Japan Geoscience Union Meeting 2018

Presentation information

[EE] Oral

S (Solid Earth Sciences) » S-MP Mineralogy & Petrology

[S-MP35] Antarctica and surrounds in Supercontinent Evolution

Tue. May 22, 2018 10:45 AM - 12:15 PM 302 (3F International Conference Hall, Makuhari Messe)

convener:Tomokazu Hokada(National Institute of Polar Research), Yasuhito Osanai(Division of Evolution of Earth Environments, Faculty of Social and Cultural Studies, Kyushu University), Geoffrey Hugo Grantham (共同), Madhusoodhan Satish-Kumar(Department of Geology, Faculty of Science, Niigata University), Chairperson:Hokada Tomokazu(National Institute of Polar Research), Grantham Geoffrey(University of Johannesburg)

11:15 AM - 11:30 AM

[SMP35-08] Protolith characteristics and tectonic implications for high-grade metamorphic rocks in the Highland and Wanni Complexes, Sri Lanka.

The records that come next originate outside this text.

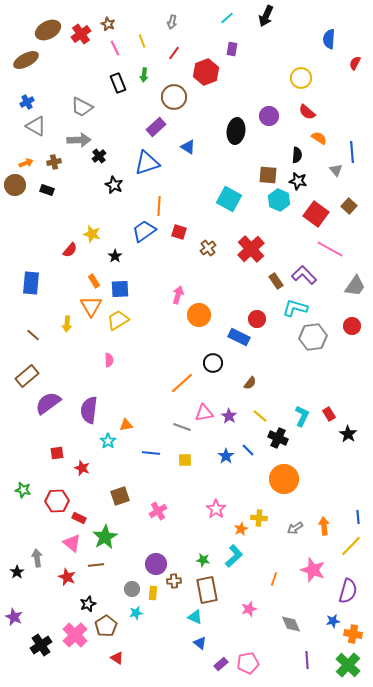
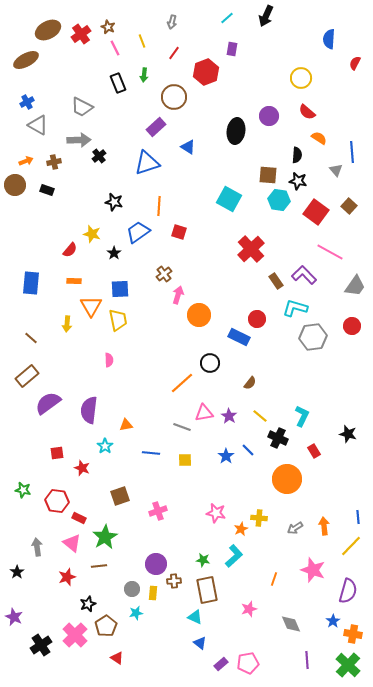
brown star at (108, 24): moved 3 px down
gray triangle at (36, 126): moved 2 px right, 1 px up
orange arrow at (26, 163): moved 2 px up
black star at (114, 185): moved 17 px down; rotated 12 degrees counterclockwise
cyan hexagon at (279, 200): rotated 15 degrees counterclockwise
red square at (316, 214): moved 2 px up
blue trapezoid at (144, 231): moved 6 px left, 1 px down
brown cross at (208, 248): moved 44 px left, 26 px down
pink line at (330, 249): moved 3 px down
black star at (115, 256): moved 1 px left, 3 px up
orange rectangle at (94, 281): moved 20 px left; rotated 56 degrees counterclockwise
yellow trapezoid at (118, 320): rotated 110 degrees clockwise
brown line at (33, 335): moved 2 px left, 3 px down
black circle at (213, 363): moved 3 px left
red rectangle at (329, 414): moved 15 px left, 37 px down
black star at (348, 434): rotated 18 degrees counterclockwise
cyan star at (108, 441): moved 3 px left, 5 px down
orange circle at (284, 479): moved 3 px right
red hexagon at (57, 501): rotated 10 degrees clockwise
pink star at (216, 509): moved 4 px down; rotated 24 degrees counterclockwise
pink cross at (158, 511): rotated 12 degrees clockwise
gray arrow at (37, 558): moved 11 px up
brown line at (96, 565): moved 3 px right, 1 px down
red star at (67, 577): rotated 30 degrees clockwise
blue star at (333, 621): rotated 24 degrees counterclockwise
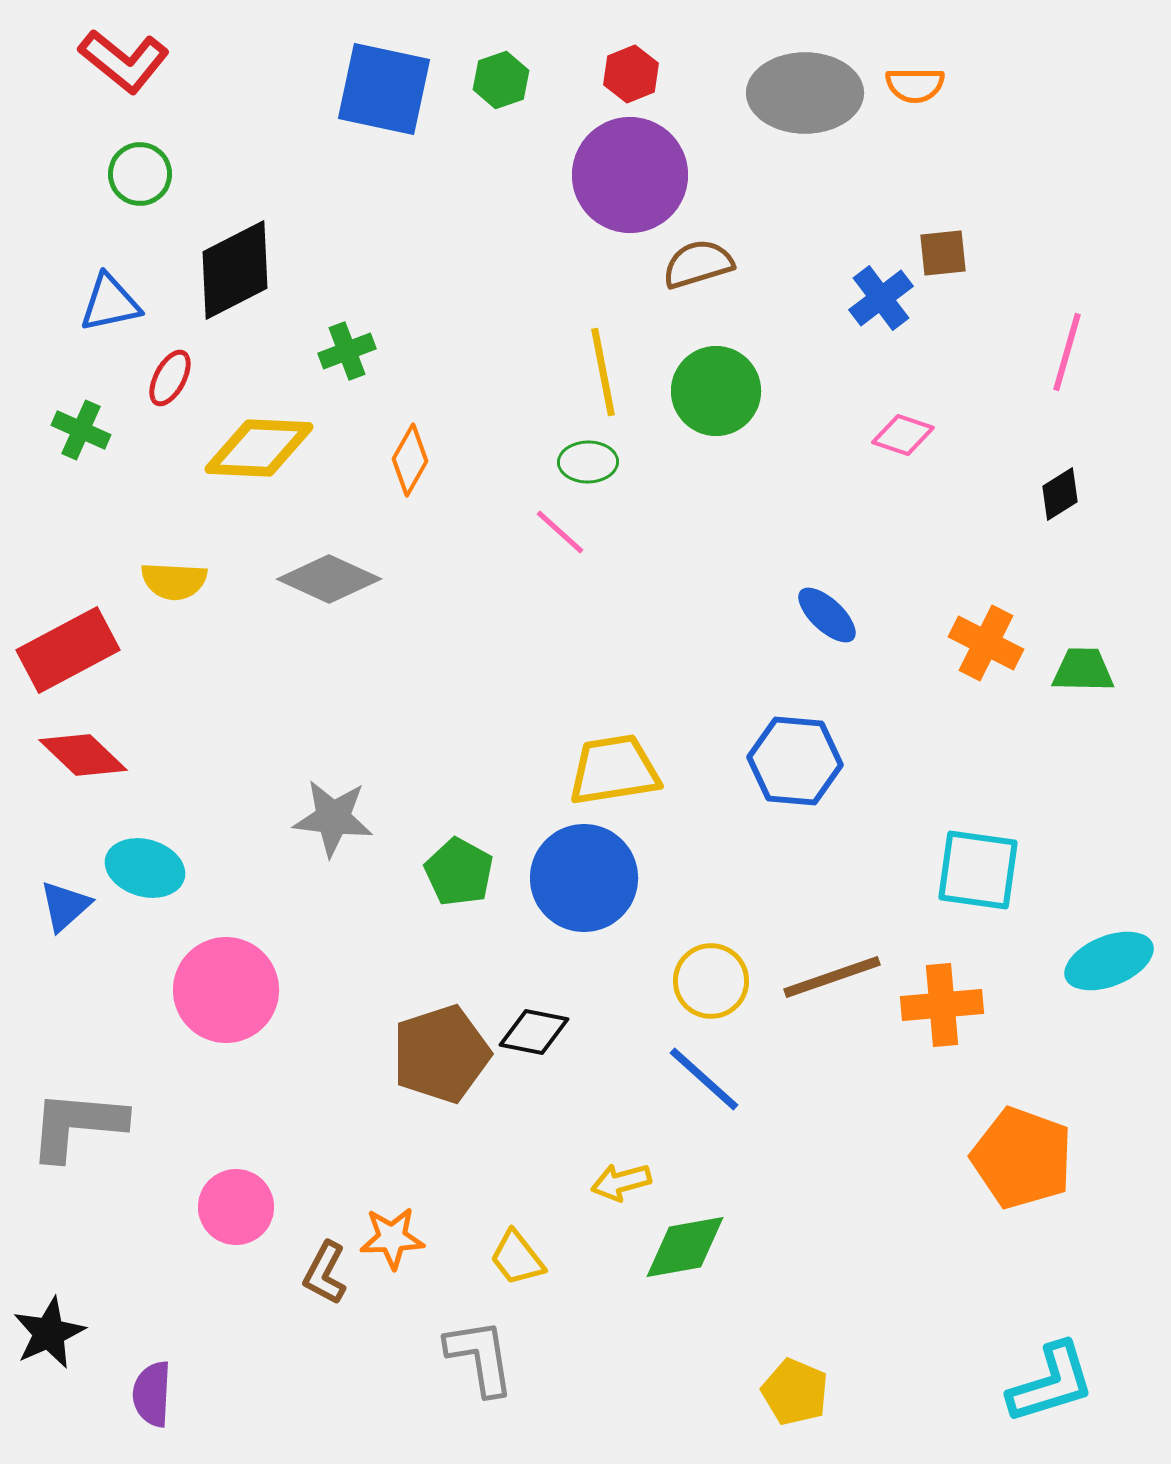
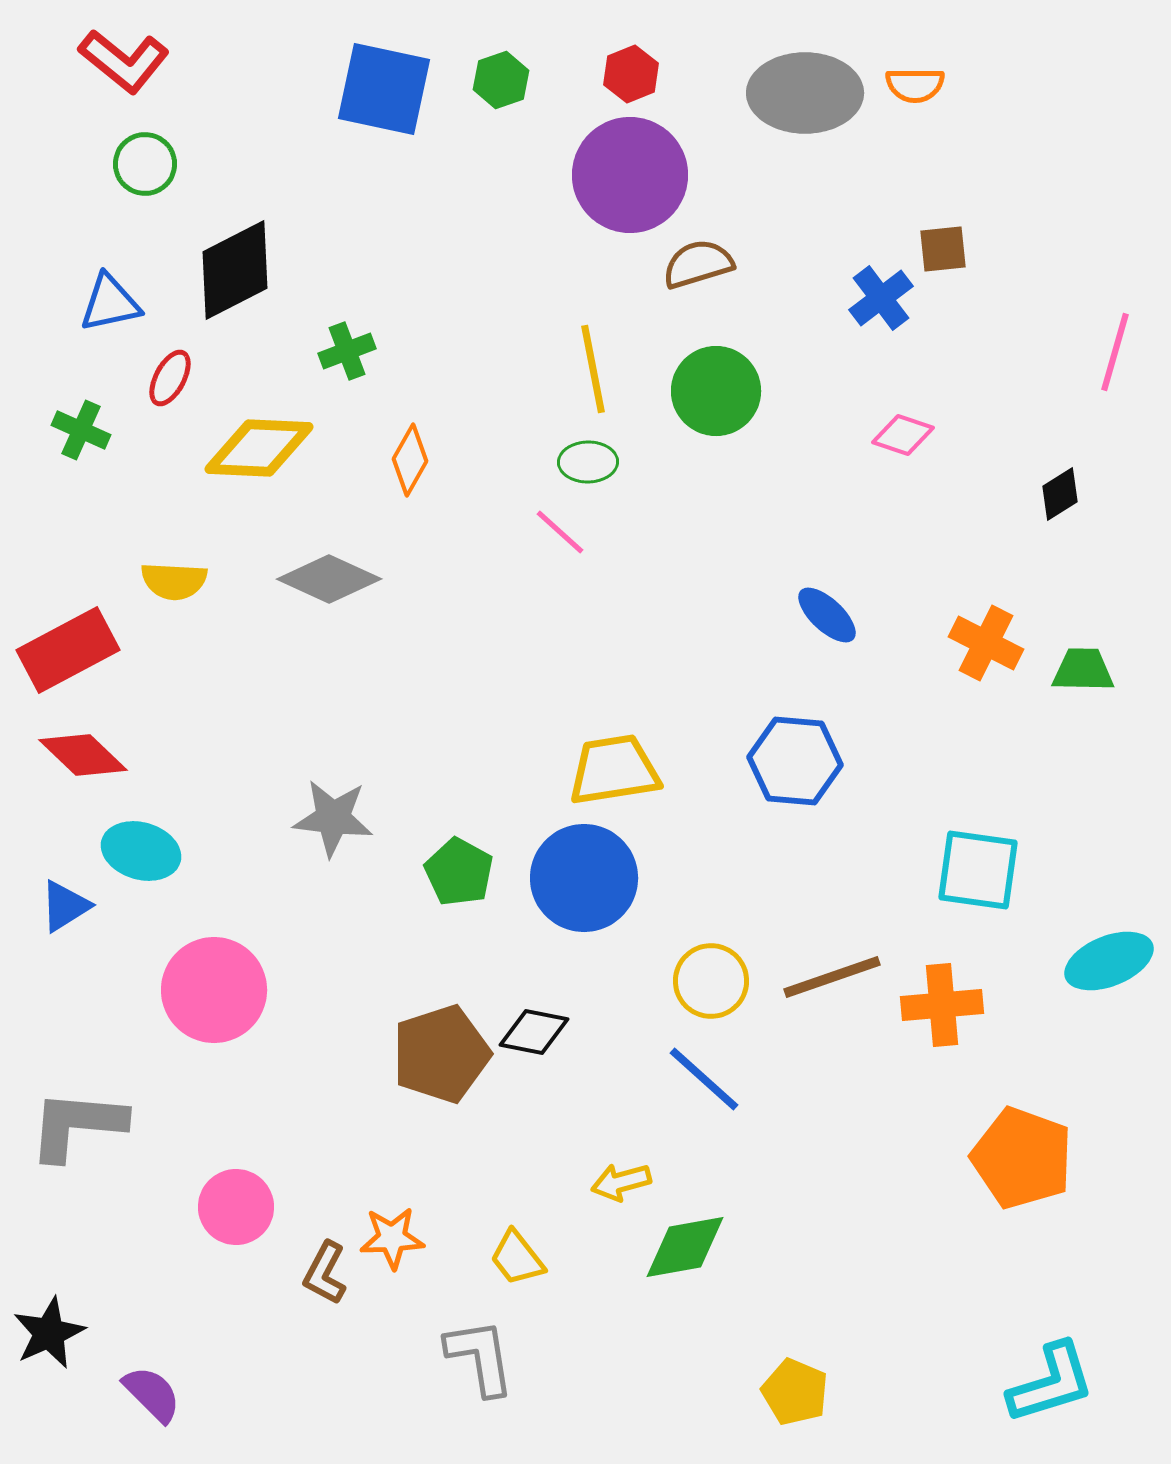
green circle at (140, 174): moved 5 px right, 10 px up
brown square at (943, 253): moved 4 px up
pink line at (1067, 352): moved 48 px right
yellow line at (603, 372): moved 10 px left, 3 px up
cyan ellipse at (145, 868): moved 4 px left, 17 px up
blue triangle at (65, 906): rotated 10 degrees clockwise
pink circle at (226, 990): moved 12 px left
purple semicircle at (152, 1394): rotated 132 degrees clockwise
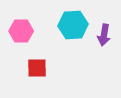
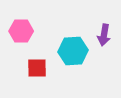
cyan hexagon: moved 26 px down
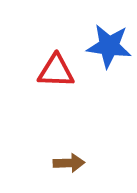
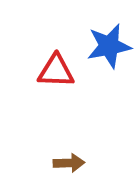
blue star: rotated 18 degrees counterclockwise
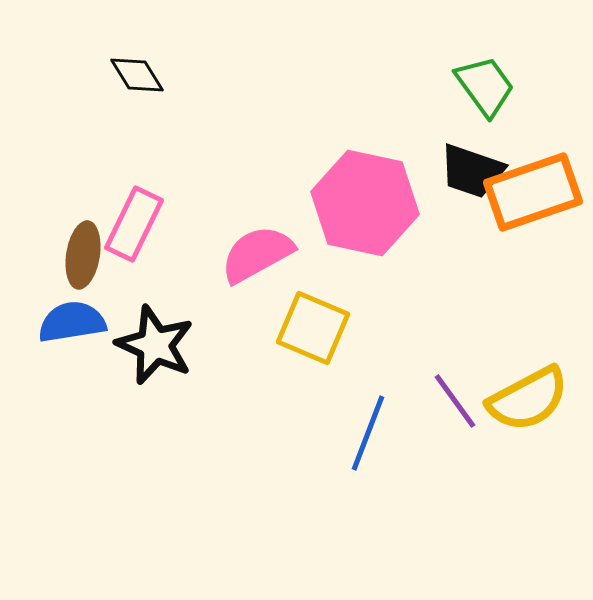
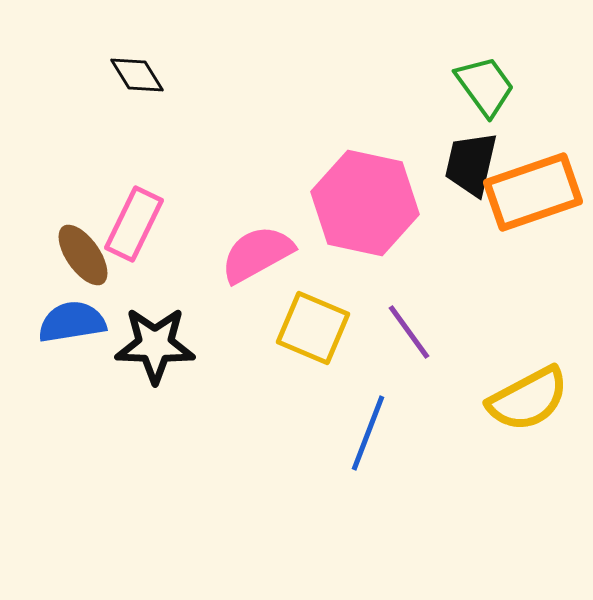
black trapezoid: moved 1 px left, 7 px up; rotated 84 degrees clockwise
brown ellipse: rotated 44 degrees counterclockwise
black star: rotated 22 degrees counterclockwise
purple line: moved 46 px left, 69 px up
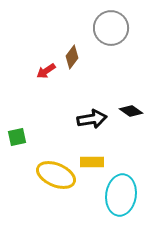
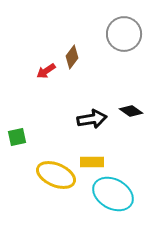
gray circle: moved 13 px right, 6 px down
cyan ellipse: moved 8 px left, 1 px up; rotated 69 degrees counterclockwise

*Ippei Kitano1, Yasuhito Osanai1, Nobuhiko Nakano1, Tatsuro Adachi1 (1.Division of Earth Sciences, Faculty of Social and Cultural Studies, Kyushu University)

Keywords:protolith characteristics, tectonic implication, Highland Complex, Wanni Complex, Sri Lanka, Gondwana supercontinent

Sri Lanka has been considered to locate inside the collision zone during amalgamation of Gondwana supercontinent (e.g. Meert, 2003). Therefore, Sri Lanka plays an important role to elucidate the process of amalgamation of the Gondwana supercontinent. On the basis of rock type, metamorphic grade and Nd model ages, the metamorphic rocks in Sri Lanka are subdivided into three major crustal units (e.g. Cooray, 1994), which are Wanni Complex (WC), Highland Complex (HC) and Vijayan Complex (VC). This study conducted whole rock chemistry and LA-ICP-MS zircon U–Pb ages from 45 metamorphic rocks in the Highland and Wanni Complexes, and discuss their origin and tectonic models.
The bulk chemical analyses indicated sedimentary affinities for 17 samples and igneous affinities for 28 samples as protolith types. The metasedimentary rocks are characterized by relatively sandy, felsic compositions from the HC and relatively muddy, mafic compositions from the WC. The metaigneous rocks from both complexes are mainly characterized by the volcanic arc affinities. The zircon dating results provided dominant detrital zircon ages of ca. 3500–1500 Ma and igneous protolith ages of ca. 2000–1800 Ma in the east and dominate detrital zircon ages of ca. 1100–700 Ma and igneous protolith ages of ca. 1100–800 Ma in the west. The systematic differences of inherited zircon ages suggest eastern and western areas correspond to the HC and WC, respectively. Additionally, metamorphic ages of ca. 650–500 Ma are widely recognized from the HC and WC. The geochemical and geochronological characteristics of these complexes gave their tectonic implications for the protolith formation as the continental arc at the margin of old continental crust. The provenances of detrital zircons in the HC may be a mixture of detritus from local arc igneous rocks (2000–1800 Ma) and Paleoproterozoic to Archean craton, while those in the WC may consist of the detritus come from mainly arc igneous basements (1100–800 Ma), minor metamorphic rocks (1000–800 Ma) and old craton (2500–1500 Ma). However, before the assembly of these complexes precursors, that of the HC might have had a passive tectonic setting after its arc magmatism at ca. 2000–1800 Ma, and subsequently started to approach that of the Wanni Complex during subduction-related arc magmatism at ca. 1100 Ma, maybe as a part of continent. Moreover, the protolith characteristics, P-T evolutions and oldest ages of metamorphic zircons/monazites (ca. 650–620 Ma) are similar among southern India (Trivandrum Block, Achankovil Shear Zone and Southern Madurai Block), the HC and WC and Lützow-Holm Complex (Skallen Group, Ongul Group and Okuiwa Group). It suggests possibly that the protoliths (continent) of the Trivandrum Block, HC and a part of Skallen Group had collided together with continental arcs of Achankovil Shear Zone and Southern Madurai Block, WC, Ongul and Okuiwa Groups (except Cape Hinode) precursors at ca. 650–620 Ma.